The fractional-algorithmic nature of the FRAX stablecoin means its collateral ratio (the proportion of collateralized assets versus algorithmic mechanisms used to maintain its peg) can impact the FXS price. Changes in the collateral ratio can affect the amount of FXS required for FRAX minting and redemption, influencing FXS's supply and demand dynamics.
The broader adoption of the Frax ecosystem, including its lending platform Fraxlend and other DeFi products, can enhance the utility and demand for FXS. As more users engage with the ecosystem, whether through staking, governance, or utilizing Frax's DeFi services, the increased utility can positively affect the FXS coin price.
Like other cryptocurrencies, FXS is subject to the overall sentiment and trends within the crypto market. Bullish trends can lead to increased investment and higher prices, while bearish trends can result in declines in the FXS to USD price.
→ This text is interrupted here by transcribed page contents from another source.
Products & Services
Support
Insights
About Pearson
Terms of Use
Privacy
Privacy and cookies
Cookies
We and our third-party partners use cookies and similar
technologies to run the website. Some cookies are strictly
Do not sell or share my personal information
News, developments, and investor sentiment toward the crypto sector at large play a significant role.
As a key player in the DeFi space, developments within the broader DeFi ecosystem can impact FXS. Innovations, regulatory news, or shifts in DeFi investment strategies can influence investor interest and activity in Frax Finance, affecting the FXS token price.
Decisions made by FXS holders on changes to the protocol, including adjustments to fees, collateral pools, or the collateral ratio, can have direct implications for the token's value. Positive changes that increase the efficacy or appeal of the Frax ecosystem can support the FXS coin price.
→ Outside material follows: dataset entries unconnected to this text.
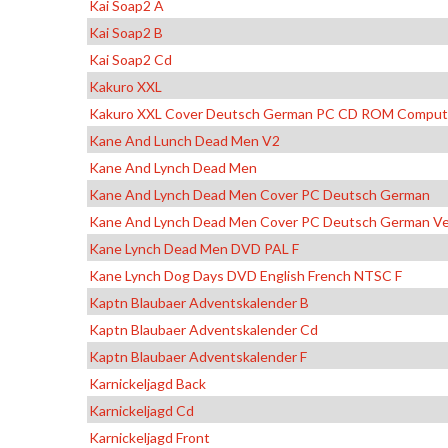
Kai Soap2 A
Kai Soap2 B
Kai Soap2 Cd
Kakuro XXL
Kakuro XXL Cover Deutsch German PC CD ROM Comput
Kane And Lunch Dead Men V2
Kane And Lynch Dead Men
Kane And Lynch Dead Men Cover PC Deutsch German
Kane And Lynch Dead Men Cover PC Deutsch German Ve
Kane Lynch Dead Men DVD PAL F
Kane Lynch Dog Days DVD English French NTSC F
Kaptn Blaubaer Adventskalender B
Kaptn Blaubaer Adventskalender Cd
Kaptn Blaubaer Adventskalender F
Karnickeljagd Back
Karnickeljagd Cd
Karnickeljagd Front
The position of Frax Finance within the stablecoin and DeFi markets relative to its competitors can also influence FXS. Innovations or developments from competing protocols could impact investor perception and allocation between FXS and other DeFi tokens.
Frax Finance has several established investors and backers, including Dragonfly Capital, ParaFi Capital, Mechanism Capital, Crypto.com Capital, Electric Capital, Synthetix, and more.
Earning yield with Frax Finance involves several strategies, such as supplying liquidity to Curve’s FRAX-3CRV pool. This process allows you to earn through a combination of Curve, Stake DAO, and Frax staking, potentially yielding a 40% APR.
The system utilizes "Algorithmic Market Operations Controllers (AMOs)" to manage monetary policy more flexibly, moving beyond traditional collateralized mints.
To stake FXS on Frax Finance, you can typically follow these bullet points:
1. Visit the Frax Finance Platform: Navigate to the official Frax Finance website.
2. Connect Your Wallet: Use a compatible wallet such as MetaMask.
3. Find the Staking Section: Look for a staking or farming option on the menu.
4. Choose FXS for Staking: Select FXS if there are multiple options.
5. Decide on Amount and Period: Enter how much FXS you want to stake, and if applicable, choose a lock-up period for potentially higher rewards.
6. Confirm and Stake: Finalize your staking transaction through your wallet.